The Critic (Washington, District of Columbia), Friday November 12, 1886
Miss Annie Oakley, the sharp shooter, possesses the most valuable rifle in America. Every screw in it is of solid gold, and a figure of herself, also of gold, is set in the stock. It was a present from L.C. Smith of Syracuse.
Annie's 1888 letter stated 4 Lancasters were made in 1887
The 1894 New York Times piece listed 2 Lancaster, 1 Scott, 1 Parker & 1 Francotte.
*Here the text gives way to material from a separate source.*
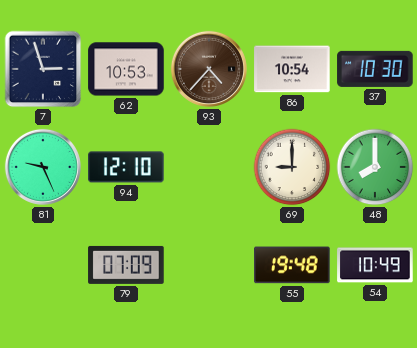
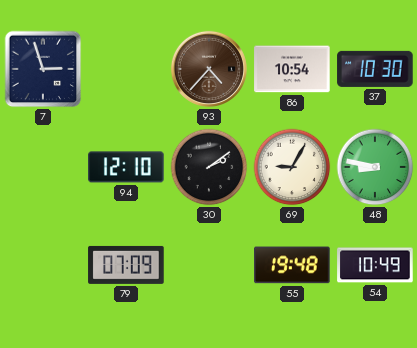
62: 10:53 -> none
81: 9:26 -> none
30: none -> 2:09
69: 9:00 -> 9:05
48: 8:00 -> 8:47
The Art of Wingshooting, William Bruce Leffingwell, 1895
I was permitted to examine many of the fine guns used by Miss Oakley in exhibition shooting, and noticed among them one Charles Lancaster ejector, one Charles Lancaster non-ejector, a Cashmore hammerless, a magnificent Smith ejector with a gold figure of herself inlaid, a Parker hammerless, a Scott Monte Carlo, a Scott ejector of highest quality, and an exquisite little Francotte ejector with Whitworth barrels.
Could that be the 1886 gift from L.C. Smith?? But the AE was not available until c. 1892?
The 2 Parker hammer guns on p. 2 have clear provenance. Where is the 1895 referenced Parker hammerless??
Her Tiffany engraved possibly Smith A1 was made 1898 or 1899. Dr Jim and I have contacted both the BBHC and the Gene Autry museums hoping to get the SN so the Hunter Arms' records can be checked.